Reputation: 21
I have to filter a column in spark dataframe using a Array[String]
I have an parameter file like below,
variable1=100,200
I read the parameter file and split each row by "=" and load in to a Map[String,String] In order to get the value, I pass the key "varaible1" and split the value by ","
val value1:Array[String] = parameterValues("varaible1").split(",")
now I need to use this value1 while filtering a dataframe.
val finalDf = testDf.filter("column1 in ($value1) and column2 in ($value1)")
I'm getting the below error,
org.apache.spark.sql.catalyst.parser.ParseException:
mismatched input '(' expecting <EOF>(line 1, pos 12)
== SQL ==
column1 in ([Ljava.lang.String;@760b9444) and column2 in ([Ljava.lang.String;@5397d41e)
------------^^^
Any suggestions?
Upvotes: 1
Views: 2430
Reputation: 5078
You can filter a column using an array as you've done. To correct your SQL expression, you need to do two things.

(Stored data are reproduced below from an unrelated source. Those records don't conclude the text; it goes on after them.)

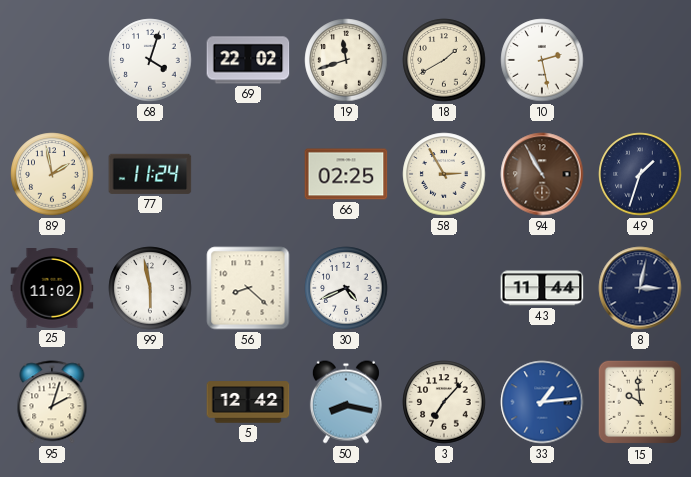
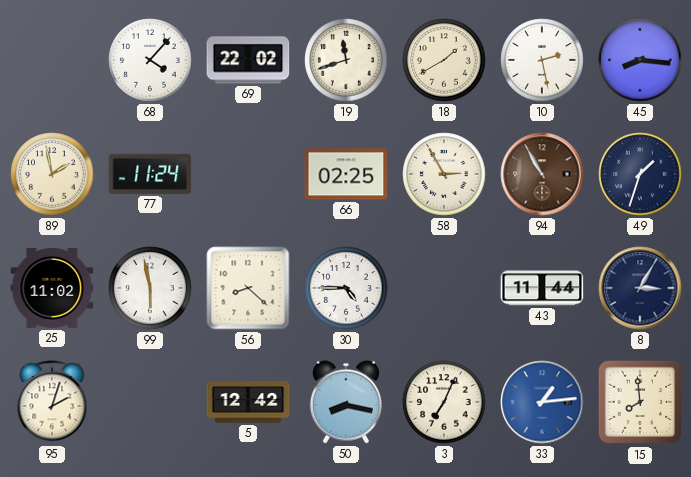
68: 4:03 -> 4:07
45: none -> 8:16
30: 4:41 -> 4:45
8: 3:02 -> 3:05
3: 7:07 -> 7:04
15: 9:59 -> 7:59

First, you forgot to put the 's' string interpolator at the start of your string representing your SQL expression, as below:
s"column1 in ($value1) and column2 in ($value1)"
And then, you need to convert your Array[String]
to a well formatted String that will be understood as an SQL array. To do so, you can use mkString
method on your value1
array:
value1.mkString("'", "','","'")
On your array Array("100", "200")
, this method would return the string "'100','200'"
If we wrap up everything, we get the following expression:
val finalDf = testDf.filter(s"column1 in (${value1.mkString("'", "','","'")}) and column2 in (${value1.mkString("'", "','","'")})")
Upvotes: 1
Reputation: 5078
To filter a column by an array, you can use the isin
column method:
import org.apache.spark.sql.functions.col
val finalDf = testDf.filter(col("column1").isin(value1: _*) && col("column2").isin(value1: _*))
Upvotes: 1